Ferrous Oxide San appears to be a fellow who is more "outside-in" than "inside-out"

in any event, a wee spa treatment with OA shall sort matters in a jiffy

---

the Shogun marque belongs to the Nippon firm Marui Ltd of Kobe.  cycles produced variously by Merida, Miki, Tan & Yamaguchi.  me guess here is that this is one of the Miki products done by Miki Industry Co. Ltd. of Nagoya.

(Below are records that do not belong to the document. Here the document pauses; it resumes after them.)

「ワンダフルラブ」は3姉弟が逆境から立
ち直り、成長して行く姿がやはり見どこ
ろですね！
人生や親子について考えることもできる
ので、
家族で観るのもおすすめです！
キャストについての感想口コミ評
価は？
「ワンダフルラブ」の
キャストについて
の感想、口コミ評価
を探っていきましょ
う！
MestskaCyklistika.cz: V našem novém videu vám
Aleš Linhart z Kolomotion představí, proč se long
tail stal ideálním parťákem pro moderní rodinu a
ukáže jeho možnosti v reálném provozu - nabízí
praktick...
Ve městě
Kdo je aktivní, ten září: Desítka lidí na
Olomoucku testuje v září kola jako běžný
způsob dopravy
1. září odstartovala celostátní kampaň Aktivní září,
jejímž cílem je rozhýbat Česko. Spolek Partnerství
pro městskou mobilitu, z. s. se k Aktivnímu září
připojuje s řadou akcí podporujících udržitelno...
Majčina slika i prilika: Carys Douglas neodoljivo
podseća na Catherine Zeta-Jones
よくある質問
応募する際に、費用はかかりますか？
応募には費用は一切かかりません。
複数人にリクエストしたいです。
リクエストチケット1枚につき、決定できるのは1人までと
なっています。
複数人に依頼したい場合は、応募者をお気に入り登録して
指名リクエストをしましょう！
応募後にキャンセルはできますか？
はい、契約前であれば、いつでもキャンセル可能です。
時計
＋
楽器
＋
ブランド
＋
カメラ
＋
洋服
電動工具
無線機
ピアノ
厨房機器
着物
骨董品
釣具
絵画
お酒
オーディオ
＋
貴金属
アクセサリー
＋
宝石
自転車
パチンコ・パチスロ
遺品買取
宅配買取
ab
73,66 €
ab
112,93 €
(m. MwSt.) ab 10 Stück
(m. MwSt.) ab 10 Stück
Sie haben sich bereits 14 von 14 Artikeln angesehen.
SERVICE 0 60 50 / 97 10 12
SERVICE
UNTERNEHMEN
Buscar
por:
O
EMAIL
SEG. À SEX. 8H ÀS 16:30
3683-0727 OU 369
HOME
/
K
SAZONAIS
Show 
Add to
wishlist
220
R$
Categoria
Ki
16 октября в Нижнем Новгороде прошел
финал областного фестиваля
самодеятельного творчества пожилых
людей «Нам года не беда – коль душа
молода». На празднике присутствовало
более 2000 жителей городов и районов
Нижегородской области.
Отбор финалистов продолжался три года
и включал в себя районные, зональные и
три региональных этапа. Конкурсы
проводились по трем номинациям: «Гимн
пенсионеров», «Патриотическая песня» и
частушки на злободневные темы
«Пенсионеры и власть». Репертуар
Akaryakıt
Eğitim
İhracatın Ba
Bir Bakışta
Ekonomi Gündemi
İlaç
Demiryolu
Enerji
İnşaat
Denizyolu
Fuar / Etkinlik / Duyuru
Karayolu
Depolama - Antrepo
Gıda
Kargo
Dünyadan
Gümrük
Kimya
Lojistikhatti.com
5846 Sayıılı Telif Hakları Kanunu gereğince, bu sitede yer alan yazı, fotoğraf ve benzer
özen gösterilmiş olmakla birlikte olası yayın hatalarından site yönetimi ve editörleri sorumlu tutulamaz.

Shogun's U.S. office at this time was in Joysey; it subsequently relocated to Kent, Washington.

-----


----------



## HARPO (Jun 24, 2021)

@juvela  I believe that there was also a Distributor here on Long Island in the 80's.


----------



## detroitbike (Jun 24, 2021)

this is from The 1st year I sold these bikes. This model was 269.95 . Made in Japan.
 The East coast distributor was Fred Wilkins & Associates.
 The West Coast Distributor was Seattle bike supply.


----------



## HARPO (Jun 24, 2021)

@detroitbike  I'm going to assume somewhere around 1984? I know the really early ones had that cool head badge, which I had on a 300 Series not to many years ago.


----------



## HARPO (Jul 2, 2021)

Finished it up. Not one of my Crazy detailing jobs, but nice enough to offer to someone. Tires (tubes) are still holding air, though they need to be replaced.


----------



## 1motime (Jul 2, 2021)

Nice job!  You mean you can dial it back and "miss" a spot?  Looks good!


----------



## ozzie (Jul 3, 2021)

HARPO said:


> Finished it up. Not one of my Crazy detailing jobs, but nice enough to offer to someone. Tires (tubes) are still holding air, though they need to be replaced.
> 
> View attachment 1439911
> 
> ...



That’s a beautiful bike you have there mate and a brand that’s not so well known. Tange cromo tubing = awesome ride. Here’s my restored and upgraded Shogun trailbreaker 3. Bought it new in 89, stupidly sold it in 99 and got it back in terrible condition about 10 years ago. Pretty much a road bike frame with fat tyres. Fast bike in its time with smooth rolling tires and lightweight tig welded cromo frame.  I think this was the first year Shogun moved production to Taiwan. Not as nice a frame as yours but strong stuff.


----------



## HARPO (Jul 3, 2021)

ozzie said:


> That’s a beautiful bike you have there mate and a brand that’s not so well known. Tange cromo tubing = awesome ride. Here’s my restored and upgraded Shogun trailbreaker 3. Bought it new in 89, stupidly sold it in 99 and got it back in terrible condition about 10 years ago. Pretty much a road bike frame with fat tyres. Fast bike in its time with smooth rolling tires and lightweight tig welded cromo frame.  I think this was the first year Shogun moved production to Taiwan. Not as nice a frame as yours but strong stuff.
> View attachment 1440067
> 
> View attachment 1440070
> ...




Beautiful rescue, @ozzie ! Hard to believe it's the same bike. This is why I take so many "Before" photos, because sometimes you just can't remember how bad it was!


----------



## HARPO (Jul 3, 2021)

I love the pin striping that Shogun used on their bikes...


----------